Certain contracts require us to provide a surety bond as a guarantee of performance. At March 31, 2012 and September 30, 2011, the Company had performance bond commitments totaling $17.1 million and $16.9 million, respectively. These bonds are typically renewed annually and remain in place until the contractual obligations have been satisfied. Although the triggering events vary from contract to contract, in general, we would only be liable for the amount of these guarantees in the event of default in our performance of our obligations under each contract, the probability of which we believe is remote.

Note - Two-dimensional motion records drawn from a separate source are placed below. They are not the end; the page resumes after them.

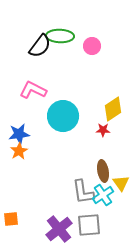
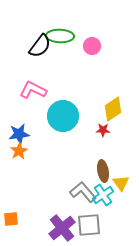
gray L-shape: rotated 148 degrees clockwise
purple cross: moved 3 px right, 1 px up
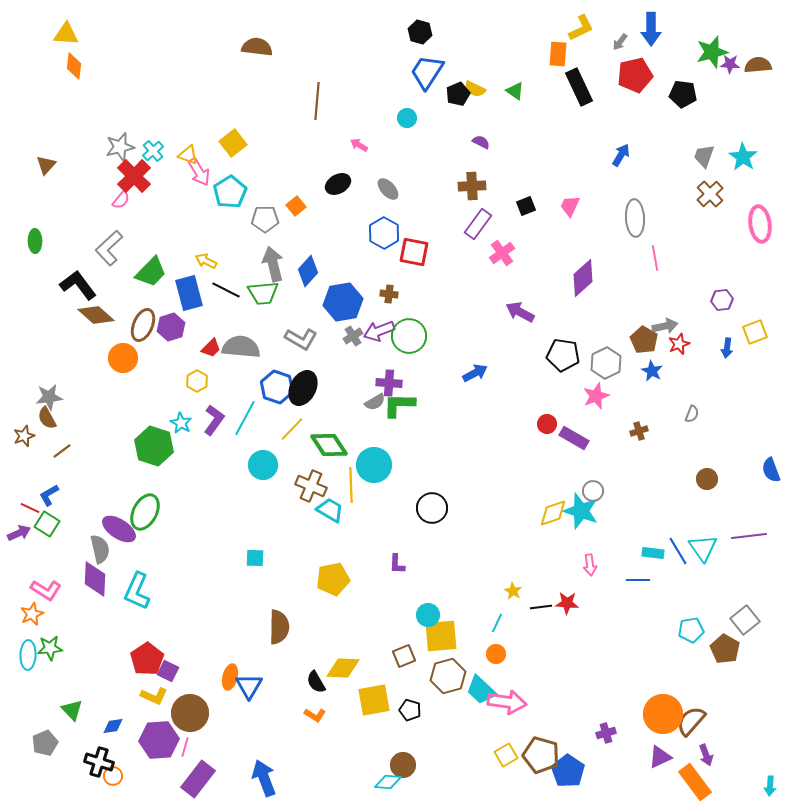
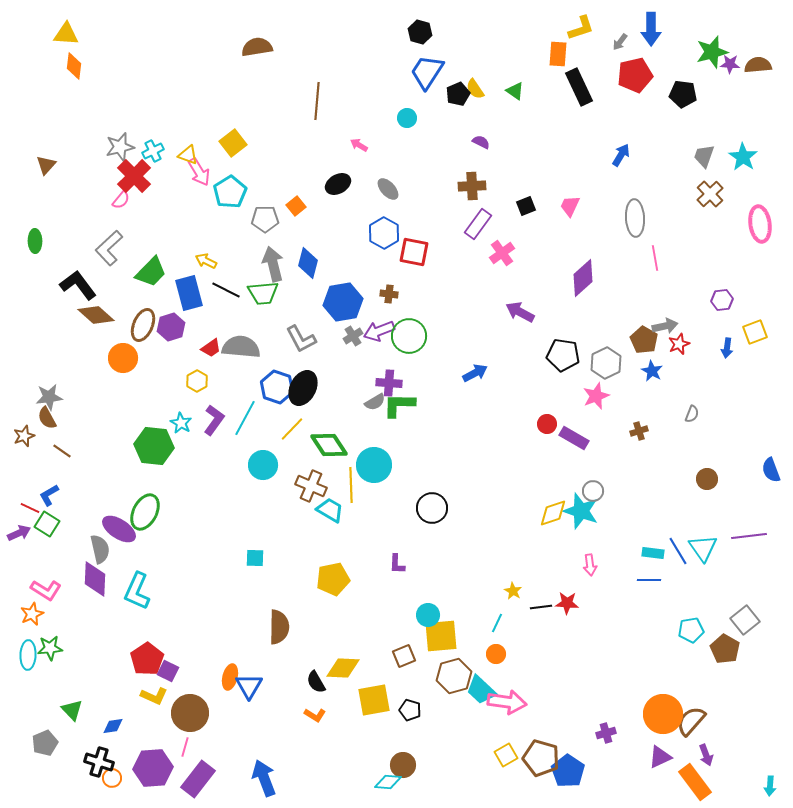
yellow L-shape at (581, 28): rotated 8 degrees clockwise
brown semicircle at (257, 47): rotated 16 degrees counterclockwise
yellow semicircle at (475, 89): rotated 30 degrees clockwise
cyan cross at (153, 151): rotated 15 degrees clockwise
blue diamond at (308, 271): moved 8 px up; rotated 28 degrees counterclockwise
gray L-shape at (301, 339): rotated 32 degrees clockwise
red trapezoid at (211, 348): rotated 10 degrees clockwise
green hexagon at (154, 446): rotated 12 degrees counterclockwise
brown line at (62, 451): rotated 72 degrees clockwise
blue line at (638, 580): moved 11 px right
brown hexagon at (448, 676): moved 6 px right
purple hexagon at (159, 740): moved 6 px left, 28 px down
brown pentagon at (541, 755): moved 3 px down
orange circle at (113, 776): moved 1 px left, 2 px down
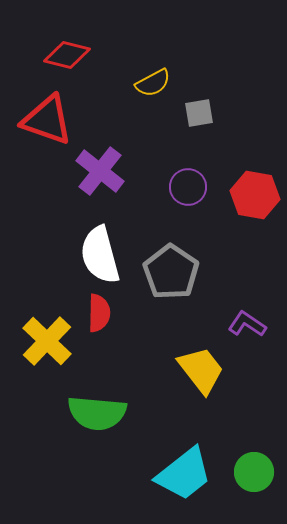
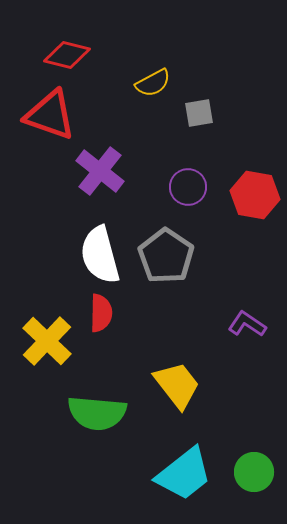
red triangle: moved 3 px right, 5 px up
gray pentagon: moved 5 px left, 16 px up
red semicircle: moved 2 px right
yellow trapezoid: moved 24 px left, 15 px down
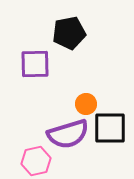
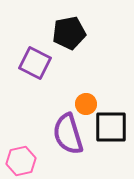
purple square: moved 1 px up; rotated 28 degrees clockwise
black square: moved 1 px right, 1 px up
purple semicircle: rotated 90 degrees clockwise
pink hexagon: moved 15 px left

Flexible New Deal Contract Liabilities and Contingent Gains


In August 2009, the Company commenced work for the United Kingdom government as a provider of services under the “Flexible New Deal,” a welfare-to-work initiative. The work was performed in the Company’s Human Services Segment. This initiative was terminated for all contract providers during the 2011 fiscal year and replaced with the “Work Programme,” under which MAXIMUS also performs services. As a consequence of the termination of the Flexible New Deal, MAXIMUS incurred certain costs related to the termination of contracts, including property leases for offices which are no longer occupied by the Company but for which the Company retains responsibility for future lease payments. For properties which have been exited, the Company has recognized a liability for future lease rentals, service charges and property taxes for which they are liable, offset by anticipated future sublease rentals. The Company initially recorded a reserve of $0.5 million at September 30, 2011 to cover these liabilities which has been fully utilized at March 31, 2012.

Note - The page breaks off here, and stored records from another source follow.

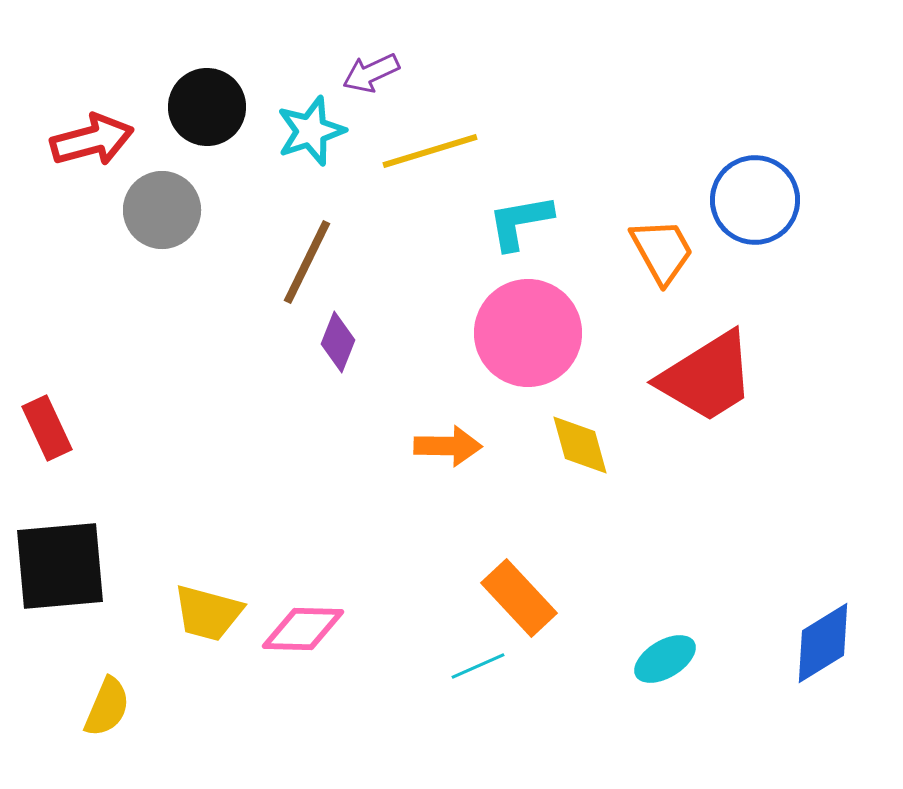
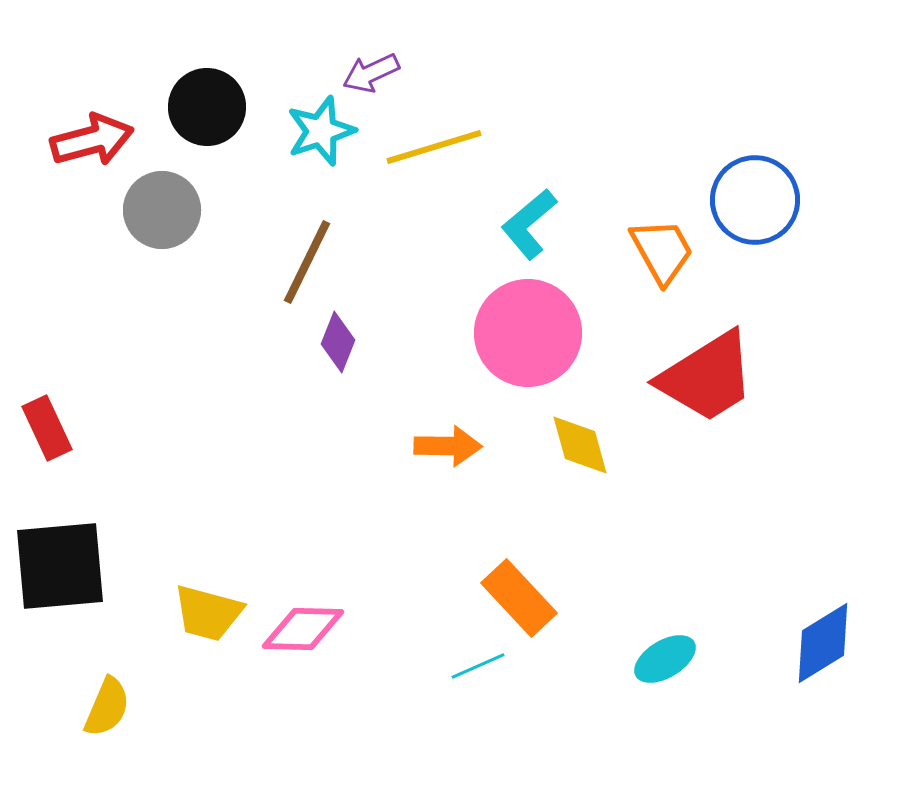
cyan star: moved 10 px right
yellow line: moved 4 px right, 4 px up
cyan L-shape: moved 9 px right, 2 px down; rotated 30 degrees counterclockwise
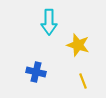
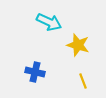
cyan arrow: rotated 65 degrees counterclockwise
blue cross: moved 1 px left
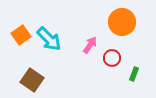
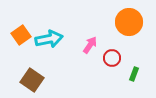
orange circle: moved 7 px right
cyan arrow: rotated 56 degrees counterclockwise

As part of the Flexible New Deal contract, MAXIMUS was entitled to reimbursement for costs incurred as a consequence of early termination, as well as a contract settlement for payments the Company would have received for realizing certain long-term goals under the contract. During the six months ended March 31, 2012, MAXIMUS received a claim of $2.7 million for revenue foregone and $1.5 million of cost recoveries, net of subcontractor expenses.


Loss contract


During the three and six month periods ended March 31, 2012, the Company recorded a gain of $2.6 million on a fixed price contract owing to changes in our estimate to complete the work and the execution of a change order. During the three and six month periods ended March 31, 2011, the Company recorded a charge of $4.2 million and $7.3 million, respectively, on the same contract. The Company has recorded a liability of $1.5 million related to the anticipated loss to be recorded on this contract. The revenue and profitability on this contract are based upon estimated costs to complete the project, which are inherently subject to risk.